Наступила тягостная тишина. Крымов побледнел, но не от выпитого вина, а от обиды. Зачем, зачем он, распалившись, завел ненужные препирательства? Перед кем разоткровенничался? Кому и что он хочет доказать? Разве у этих... Подыскивая нужные слова, он, как кинокамерой, обвел взглядом сидящих за столом. Поляков и Аннет по-прежнему тихо беседовали, Бонар и Смит налегли на армянский коньяк. А где же Луи? Тот незаметно отсел в сторонку. В разговор не вступал, но по глазам было видно, что идет напряженная работа мысли. Какая? Подсев к нему, Сергей тихо спросил:
- Луи, вы все молчите. И думаете. О чем?
- Об истинах... Вы говорили, Сергей, что не существует абстрактных истин... Я вспомнил дом своего дяди, в котором по воле отца жил, пока учился. Любая ложь обретала там видимость истины. Будь то политика, отношения семейные, деловые, интимные. В том доме все было построено на лжи и лицемерии. Дядя чуть ли не ежедневно менял любовниц, а тетя "забавлялась" с... зятем. Душевная чистота на том поле расценивалась как сорняк. Дядя писал отцу раздраженные письма: "Я хочу воспитать Луи по образу и подобию своему, но встречаю затаенное сопротивление и даже озлобление". Да, он был прав, во мне все возрастало против лжи и лицемерия, которые прикрывались высокопарными словами об истине, справедливости, свободе. Дядя любил пофилософствовать о демократии. Но я знаю, что за взятки, используя связи, он освобождал от суда и гласного позора предателей, по чьей милости погибли участники Сопротивления. За деньги редакторы придерживали статьи, изобличавшие эту мразь.
- А ваш отец?
- Он делал вид, будто ничего не знает. Да и живут они в разных городах. - Сергей скорее почувствовал, чем увидел, вроде бы виноватый взгляд Луи.

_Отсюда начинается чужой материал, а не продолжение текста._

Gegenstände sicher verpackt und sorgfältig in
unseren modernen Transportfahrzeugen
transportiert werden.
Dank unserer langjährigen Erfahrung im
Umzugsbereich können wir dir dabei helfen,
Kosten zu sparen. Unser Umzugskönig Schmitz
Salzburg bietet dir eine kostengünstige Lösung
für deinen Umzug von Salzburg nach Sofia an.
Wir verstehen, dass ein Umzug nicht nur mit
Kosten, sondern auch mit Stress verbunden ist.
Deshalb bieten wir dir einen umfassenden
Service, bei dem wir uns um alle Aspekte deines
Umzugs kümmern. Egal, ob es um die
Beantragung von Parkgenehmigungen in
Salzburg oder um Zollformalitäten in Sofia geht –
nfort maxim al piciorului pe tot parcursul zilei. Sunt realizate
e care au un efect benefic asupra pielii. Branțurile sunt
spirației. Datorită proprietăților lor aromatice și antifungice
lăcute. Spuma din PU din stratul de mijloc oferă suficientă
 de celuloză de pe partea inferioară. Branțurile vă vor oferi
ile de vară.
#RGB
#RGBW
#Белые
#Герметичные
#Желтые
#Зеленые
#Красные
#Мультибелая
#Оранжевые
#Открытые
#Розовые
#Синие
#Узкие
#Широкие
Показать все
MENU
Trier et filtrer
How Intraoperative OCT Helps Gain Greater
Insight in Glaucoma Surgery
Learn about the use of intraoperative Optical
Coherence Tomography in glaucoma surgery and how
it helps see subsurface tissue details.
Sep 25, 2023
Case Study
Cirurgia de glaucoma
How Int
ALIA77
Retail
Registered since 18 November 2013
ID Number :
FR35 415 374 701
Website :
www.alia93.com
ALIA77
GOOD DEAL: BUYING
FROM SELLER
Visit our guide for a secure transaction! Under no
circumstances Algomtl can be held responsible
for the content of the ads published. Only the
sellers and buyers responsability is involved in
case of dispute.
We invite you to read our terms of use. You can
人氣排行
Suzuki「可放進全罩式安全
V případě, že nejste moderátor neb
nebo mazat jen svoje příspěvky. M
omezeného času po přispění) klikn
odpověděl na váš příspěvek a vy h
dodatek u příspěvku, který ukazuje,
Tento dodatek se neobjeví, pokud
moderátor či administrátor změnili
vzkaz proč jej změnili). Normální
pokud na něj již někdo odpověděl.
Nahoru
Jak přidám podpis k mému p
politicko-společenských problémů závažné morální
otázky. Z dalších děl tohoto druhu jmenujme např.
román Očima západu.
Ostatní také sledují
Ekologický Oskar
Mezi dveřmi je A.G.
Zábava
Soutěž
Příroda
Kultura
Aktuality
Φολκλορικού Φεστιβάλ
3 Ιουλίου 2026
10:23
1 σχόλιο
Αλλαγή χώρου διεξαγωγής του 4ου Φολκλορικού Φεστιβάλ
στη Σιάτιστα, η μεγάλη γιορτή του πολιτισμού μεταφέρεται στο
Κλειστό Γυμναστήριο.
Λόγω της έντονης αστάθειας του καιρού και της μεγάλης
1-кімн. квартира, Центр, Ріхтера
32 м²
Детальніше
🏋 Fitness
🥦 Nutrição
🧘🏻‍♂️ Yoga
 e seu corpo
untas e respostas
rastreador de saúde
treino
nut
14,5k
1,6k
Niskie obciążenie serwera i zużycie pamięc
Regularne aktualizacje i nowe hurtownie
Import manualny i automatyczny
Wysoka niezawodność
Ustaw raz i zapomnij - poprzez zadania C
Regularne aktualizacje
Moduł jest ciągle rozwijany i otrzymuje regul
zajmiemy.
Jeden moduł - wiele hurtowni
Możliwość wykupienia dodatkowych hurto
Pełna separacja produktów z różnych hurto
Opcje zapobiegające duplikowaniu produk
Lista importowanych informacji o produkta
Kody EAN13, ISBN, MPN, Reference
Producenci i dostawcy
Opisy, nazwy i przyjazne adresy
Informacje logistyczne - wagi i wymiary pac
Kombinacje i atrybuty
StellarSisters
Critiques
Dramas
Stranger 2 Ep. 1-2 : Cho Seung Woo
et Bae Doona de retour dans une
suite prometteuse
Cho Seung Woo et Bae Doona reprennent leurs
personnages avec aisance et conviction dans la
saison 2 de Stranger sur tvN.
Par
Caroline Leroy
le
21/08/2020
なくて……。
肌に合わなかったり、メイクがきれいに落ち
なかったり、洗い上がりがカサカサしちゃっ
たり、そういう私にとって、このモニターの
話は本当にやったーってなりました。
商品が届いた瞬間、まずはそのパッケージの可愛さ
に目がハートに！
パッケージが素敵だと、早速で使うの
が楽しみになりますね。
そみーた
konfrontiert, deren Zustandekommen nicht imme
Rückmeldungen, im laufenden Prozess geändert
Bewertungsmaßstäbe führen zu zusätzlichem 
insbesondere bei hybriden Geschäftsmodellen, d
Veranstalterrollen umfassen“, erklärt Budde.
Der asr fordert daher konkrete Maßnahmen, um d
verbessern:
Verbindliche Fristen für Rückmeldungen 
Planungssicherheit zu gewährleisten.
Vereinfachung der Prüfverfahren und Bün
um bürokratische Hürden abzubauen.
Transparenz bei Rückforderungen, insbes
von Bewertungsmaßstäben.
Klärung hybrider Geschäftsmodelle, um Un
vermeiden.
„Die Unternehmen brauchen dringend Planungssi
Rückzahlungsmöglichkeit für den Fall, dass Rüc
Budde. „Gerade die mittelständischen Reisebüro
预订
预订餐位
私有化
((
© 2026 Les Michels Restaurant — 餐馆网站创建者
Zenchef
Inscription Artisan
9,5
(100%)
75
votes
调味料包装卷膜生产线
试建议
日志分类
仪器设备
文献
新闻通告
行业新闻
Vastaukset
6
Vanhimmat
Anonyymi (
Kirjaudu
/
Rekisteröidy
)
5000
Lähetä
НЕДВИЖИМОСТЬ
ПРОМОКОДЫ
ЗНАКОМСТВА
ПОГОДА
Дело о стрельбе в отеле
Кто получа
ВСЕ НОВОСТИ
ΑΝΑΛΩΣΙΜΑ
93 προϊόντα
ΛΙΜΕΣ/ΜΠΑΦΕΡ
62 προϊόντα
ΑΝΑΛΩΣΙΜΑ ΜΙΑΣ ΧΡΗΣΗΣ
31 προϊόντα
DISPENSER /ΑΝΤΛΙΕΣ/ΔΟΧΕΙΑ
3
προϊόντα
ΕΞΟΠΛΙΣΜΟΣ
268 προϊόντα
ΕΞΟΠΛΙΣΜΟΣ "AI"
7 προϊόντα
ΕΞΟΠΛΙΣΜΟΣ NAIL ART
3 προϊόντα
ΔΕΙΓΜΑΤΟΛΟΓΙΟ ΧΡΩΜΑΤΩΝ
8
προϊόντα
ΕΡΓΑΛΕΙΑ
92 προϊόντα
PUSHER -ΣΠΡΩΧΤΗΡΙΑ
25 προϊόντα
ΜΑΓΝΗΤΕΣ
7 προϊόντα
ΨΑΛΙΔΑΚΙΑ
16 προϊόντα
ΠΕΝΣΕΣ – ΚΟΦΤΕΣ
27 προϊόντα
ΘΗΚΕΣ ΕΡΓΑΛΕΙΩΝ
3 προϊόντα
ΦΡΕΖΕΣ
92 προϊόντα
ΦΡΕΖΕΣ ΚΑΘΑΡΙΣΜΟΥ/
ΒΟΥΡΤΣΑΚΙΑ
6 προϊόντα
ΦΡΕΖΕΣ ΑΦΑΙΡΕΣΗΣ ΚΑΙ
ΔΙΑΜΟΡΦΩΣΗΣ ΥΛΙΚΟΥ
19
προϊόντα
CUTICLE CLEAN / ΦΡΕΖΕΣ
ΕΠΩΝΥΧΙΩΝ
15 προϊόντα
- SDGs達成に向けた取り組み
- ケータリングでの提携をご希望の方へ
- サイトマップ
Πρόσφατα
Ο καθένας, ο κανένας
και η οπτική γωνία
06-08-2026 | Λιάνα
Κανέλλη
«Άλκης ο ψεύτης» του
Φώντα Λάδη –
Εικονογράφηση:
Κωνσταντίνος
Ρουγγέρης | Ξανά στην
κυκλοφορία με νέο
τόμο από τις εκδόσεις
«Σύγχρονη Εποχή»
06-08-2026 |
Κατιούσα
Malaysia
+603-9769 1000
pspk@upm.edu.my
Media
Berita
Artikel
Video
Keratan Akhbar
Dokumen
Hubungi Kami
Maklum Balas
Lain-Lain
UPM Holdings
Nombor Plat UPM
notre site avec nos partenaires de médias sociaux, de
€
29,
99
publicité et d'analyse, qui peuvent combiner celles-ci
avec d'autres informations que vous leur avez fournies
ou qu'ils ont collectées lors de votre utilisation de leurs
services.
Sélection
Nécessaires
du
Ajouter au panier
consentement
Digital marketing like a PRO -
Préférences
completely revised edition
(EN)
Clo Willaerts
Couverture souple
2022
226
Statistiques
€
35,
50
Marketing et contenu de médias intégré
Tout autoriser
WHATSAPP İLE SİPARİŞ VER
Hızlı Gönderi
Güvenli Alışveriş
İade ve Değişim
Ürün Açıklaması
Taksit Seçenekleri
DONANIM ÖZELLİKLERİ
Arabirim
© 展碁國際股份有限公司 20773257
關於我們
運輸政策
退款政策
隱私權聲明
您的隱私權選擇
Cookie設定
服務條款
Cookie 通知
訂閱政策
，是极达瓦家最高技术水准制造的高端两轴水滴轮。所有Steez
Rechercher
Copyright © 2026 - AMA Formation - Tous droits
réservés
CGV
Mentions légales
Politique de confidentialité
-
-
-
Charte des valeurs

- Я, вероятно, говорю о вещах, не имеющих отношения к предмету спора за столом...
- Нет, нет, отчего же...
И оба умолкли. А Бонар и Смит по-прежнему шумели, пили, ели, поддерживая тон застолья.
- Вы упомянули, Луи, о гибели участников Сопротивления... Вы помните, с чего началось наше знакомство? Тогда, в ресторане? Вас очень интересовали профессор Поляков и мадемуазель Бриссо. Они ведь тоже чудом остались в живых... - Сергей испытующе взглянул на собеседника: - Я хочу задать вам один вопрос. Но, если вы почему-либо не можете или не желаете отвечать, - не отвечайте. Это шоу в универмаге о туристе, разбрасывавшем антисоветские листовки... Вы там были?
Луи ответил не сразу:
- Да, был. А вы?
- Разумеется, нет. Вас, конечно, кое-кто информировал и специально пригласил туда.. А мы, советские журналисты, узнали об этом уже постфактум. Кстати, если не секрет, кто вас пригласил в универмаг?
- Коллега позвонил...
- Ну вот... Что бы вам по дружбе позвонить мне! - шутливо упрекнул Сергей и весело рассмеялся.
- А вы бы пришли? И написали бы?
- Обязательно. И пришел бы, и написал бы. Только не так, как вы.
- Почему вы так говорите? Разве вы читали то, что я написал?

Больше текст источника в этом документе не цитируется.